By Ryan Gavin & Quinn Heimann

IPUMS International launched a new platform that will aid researchers using geospatial contextual data along with IPUMS International census microdata!

What is geospatial contextual data?

Geospatial contextual data describe features of the physical and social environment of a geographic area, and allow users to explore how contextual factors interrelate with individual characteristics and outcomes. For example, in their 2020 paper in Global Environmental Change, Mueller et al. estimated the effects that climate-related variables had on migration in Botswana, Kenya, and Zambia between 1989 and 2011. Often, however, these data are large, complex, and packaged in unfamiliar ways. With this new platform, IPUMS International simplifies the process of identifying and linking contextual data with our robust repository of census microdata.

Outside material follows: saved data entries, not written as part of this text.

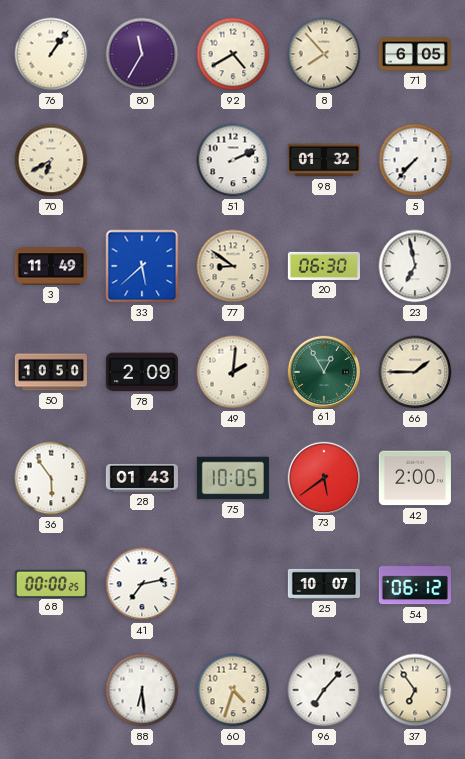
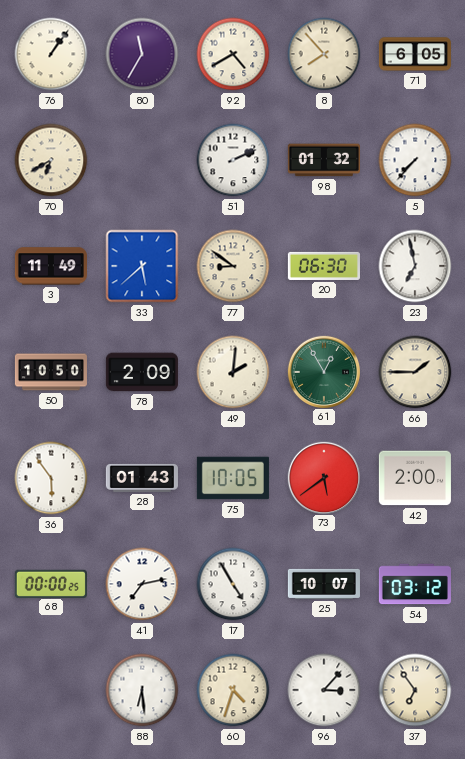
17: none -> 4:55
54: 06:12 -> 03:12
96: 7:07 -> 3:07
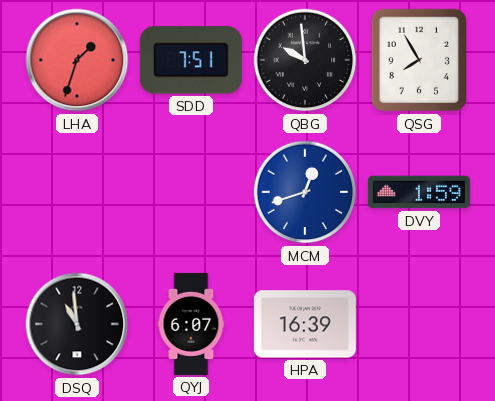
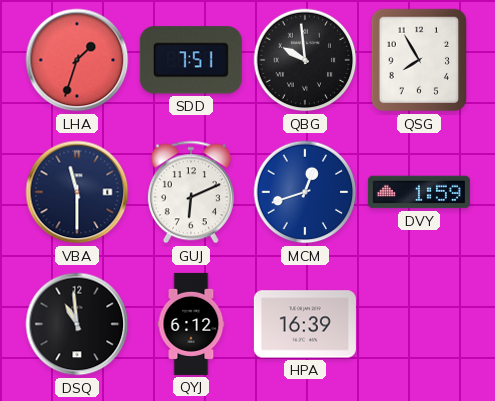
VBA: none -> 11:30
GUJ: none -> 6:11
QYJ: 6:07 -> 6:12
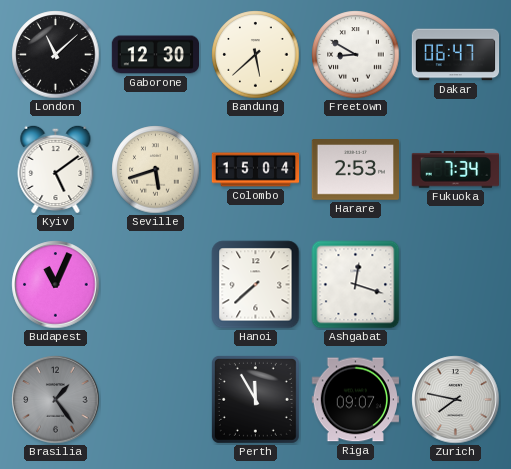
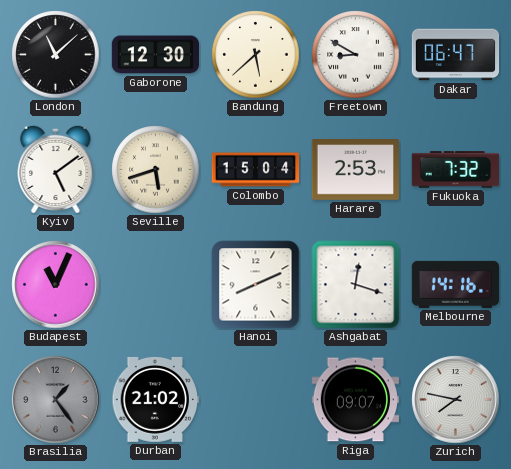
Fukuoka: 7:34 -> 7:32
Hanoi: 7:38 -> 8:11
Melbourne: none -> 14:16
Durban: none -> 21:02
Perth: 11:55 -> none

Geospatial contextual data can vary across space, time, or both and often do not obey administrative boundaries. IPUMS International is unique in offering spatiotemporally harmonized administrative geography variables, which when linked to time-variant contextual data, allow researchers to explore the relationship between social phenomena and temporally-dynamic geospatial data using a consistent spatial footprint.

For example, researchers might be interested in studying how changing January precipitation in Bangladesh from 1991-2011 is associated with social or demographic variables. In this case, harmonized geographic variables are ideal because of administrative boundary changes in Bangladesh between 2001 and 2011.

Maps of Bangladesh in 1991, 2001, and 2011 showing the total January Precipitation using year-specific geography and harmonized geography.
Bangladesh map showing January precipitation totals for each census year, showing the difference between year-specific and harmonized geography for measuring effects.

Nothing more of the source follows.